• Information provided:
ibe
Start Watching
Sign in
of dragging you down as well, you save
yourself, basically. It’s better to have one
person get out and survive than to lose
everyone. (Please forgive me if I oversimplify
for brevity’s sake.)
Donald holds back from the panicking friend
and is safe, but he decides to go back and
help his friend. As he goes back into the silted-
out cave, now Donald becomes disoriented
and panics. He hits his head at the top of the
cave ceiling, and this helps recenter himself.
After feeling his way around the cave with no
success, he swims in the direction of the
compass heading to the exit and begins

• Required work: Reproduce exactly the lines from the beginning of the entries above up to and including the line that contains "help his friend.".

• Exercise response:
ibe
Start Watching
Sign in
of dragging you down as well, you save
yourself, basically. It’s better to have one
person get out and survive than to lose
everyone. (Please forgive me if I oversimplify
for brevity’s sake.)
Donald holds back from the panicking friend
and is safe, but he decides to go back and
help his friend. As he goes back into the silted-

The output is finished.